Non è un caso che il movimento tipico di ogni azione caritativa richieda una vita in perdita, un lasciar andare senza trattenere: questa è la vera libertà.
Al termine della S. Messa, la processione è uscita dal portone della nostra chiesa, per poi snodarsi attraverso le vie del centro storico. Dietro la croce procedevano i fedeli tutti, disposti su due file, seguiti dai bambini della Prima Comunione, che tenevano in mano delle piccole candele bianche. Di tanto in tanto, aiutati dai loro catechisti, gettavano sull’asfalto dei petali di fiore profumati, simbolo di vita rigogliosa, per colorare il passaggio di Gesù Eucarestia. L’aroma dell’incenso e la luce delle torce sorrette dai chierichetti aprivano la strada al transito del prezioso baldacchino, sospinto da diversi papà in camicia bianca, che con generosità hanno garantito la loro disponibilità per questo fondamentale servizio. Ai quattro angoli della struttura, altri papà sostenevano quattro grandi lampade, segno della presenza viva del Signore nell’Ostia consacrata.

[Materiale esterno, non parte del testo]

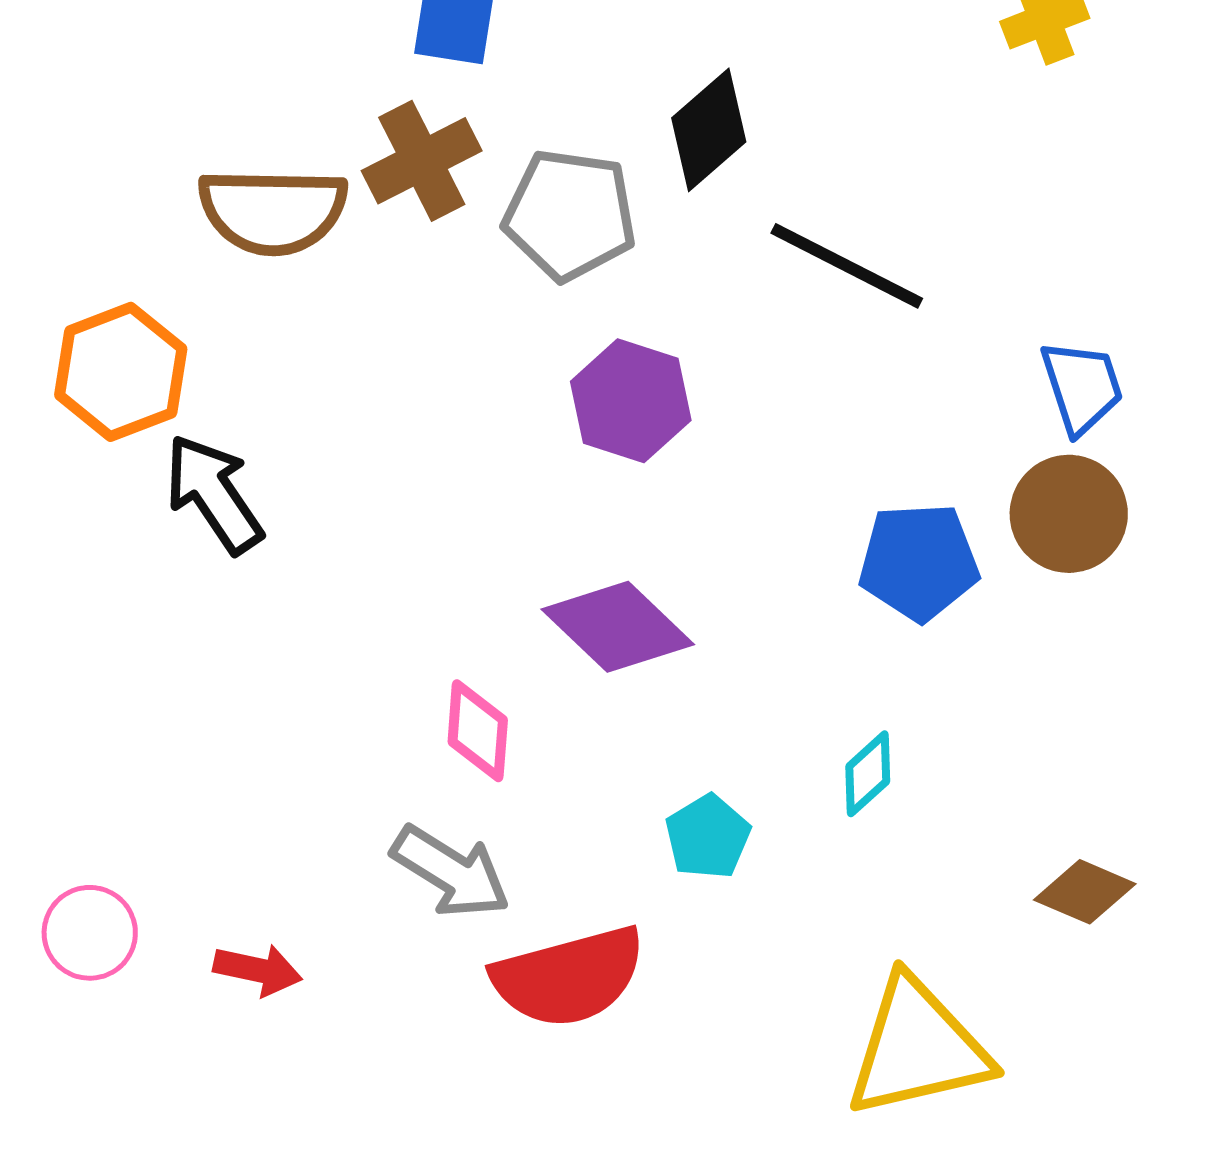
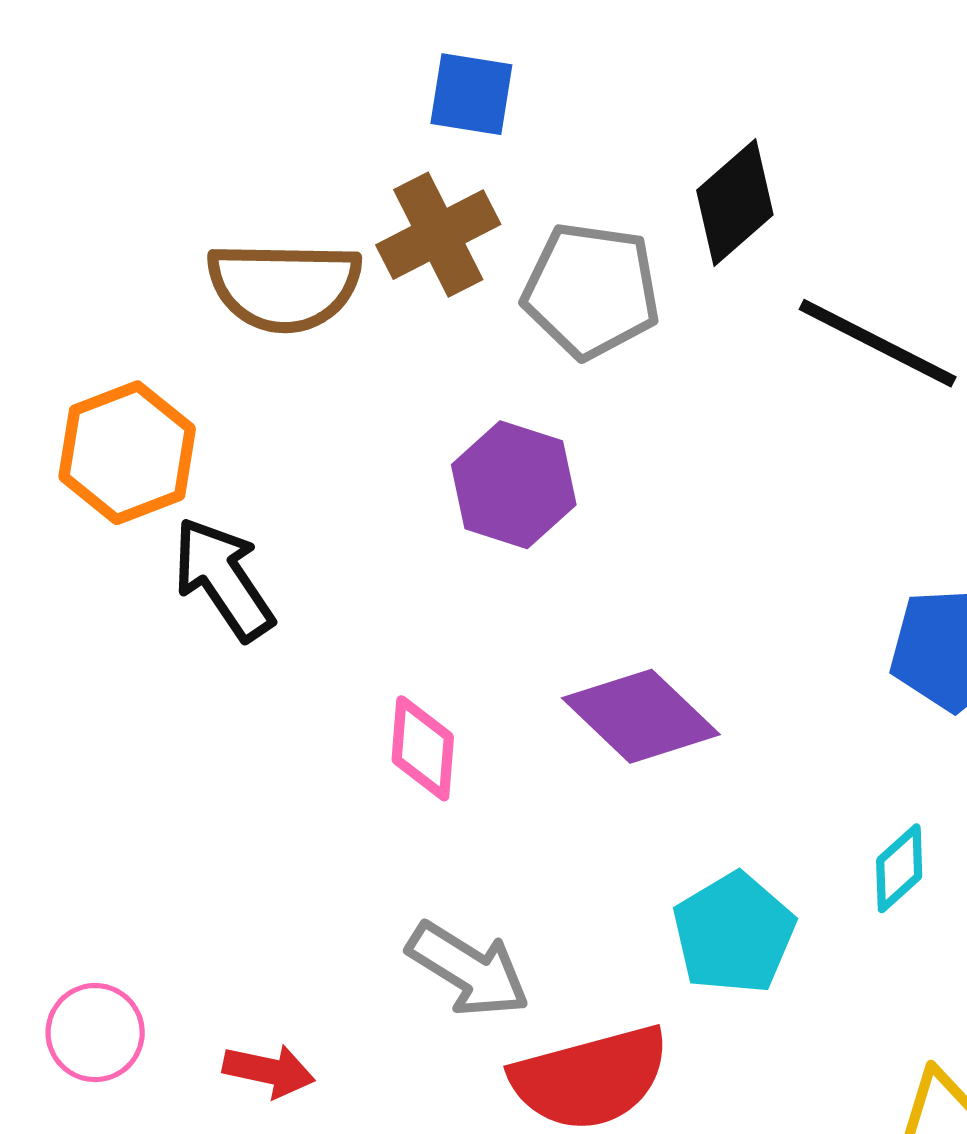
purple hexagon: (631, 401) -> (514, 485), moved
pink diamond: (478, 731) -> (423, 748), moved
cyan pentagon: (708, 837) -> (734, 933), size x1.4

A don Dario, avvolto nel piviale e nel velo omerale dorati, che testimoniano la sacralità del momento, il compito di sorreggere l’ostensorio che custodiva il Santissimo Sacramento, cuore pulsante della processione. I canti e le preghiere, guidati da don Giuseppe con l’aiuto del gruppo liturgico, hanno ripercorso tutti i versetti del Vangelo di Luca proclamato durante la celebrazione, animando la folta partecipazione.

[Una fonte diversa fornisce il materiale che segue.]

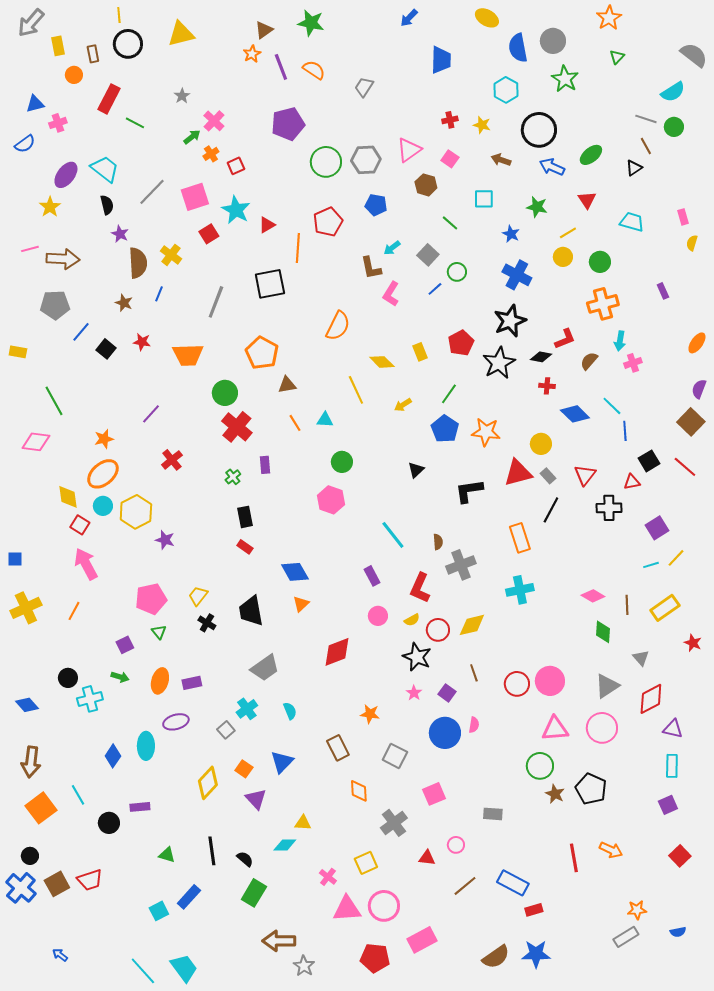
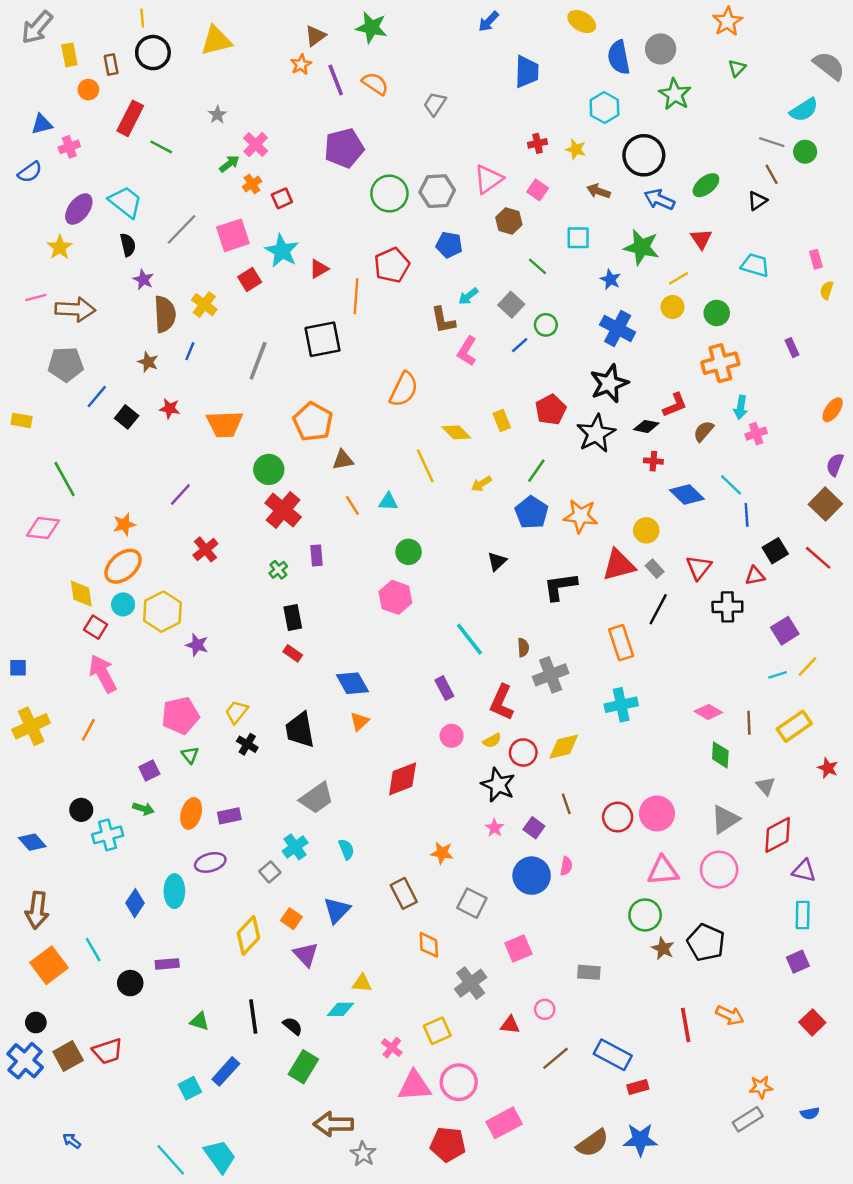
green star: (537, 207) -> (641, 247), size x1.4

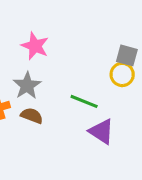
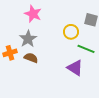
yellow circle: (122, 74) -> (71, 32), moved
green line: (84, 101) -> (86, 49), moved

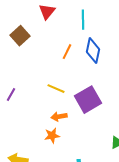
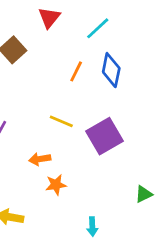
cyan line: (83, 20) -> (98, 28), turned 48
orange arrow: (59, 117) -> (40, 159), moved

Una volta che la processione ha fatto ritorno in chiesa parrocchiale, l’ostensorio è stato posto al centro della mensa. L’assemblea tutta si è messa in ginocchio, poiché l’Eucarestia è quanto di più prezioso si possa contemplare. Dopo il canto dell’inno del Tantum Ergo, composto da San Tommaso d’Aquino proprio su incarico di papa Urbano IV, don Dario ha impartito la benedizione eucaristica nel silenzio più totale, scandito solamente dal suono della campanella. La preghiera continua del Dio sia benedetto ha preceduto il momento della reposizione, durante il quale il Santissimo Sacramento ha fatto ritorno nel tabernacolo. Ma prima di congedare l’assemblea, don Dario è stato trattenuto in presbiterio per ricevere il dono che la comunità ha deciso di offrirgli in occasione di questo traguardo così significativo: un quadro ad acquerello dell’artista bergamasco don Carlo Tarantini, raffigurante il volto di Cristo. Questa tela vanta una duplice relazione con don Dario: l’artista, che oggi risiede a Scanzorosciate, è molto legato al nostro sacerdote; e il soggetto dell’opera, un volto appunto, si inserisce perfettamente nel percorso pastorale della nostra parrocchia per il 2021-2022, intitolato Faccia a faccia…con il volto. Proprio la celebrazione del Corpus Domini ha segnato la conclusione dell’anno pastorale, aprendo le porte alle iniziative dell’estate, sotto la protezione di quel Pane che nutre quotidianamente la nostra vita.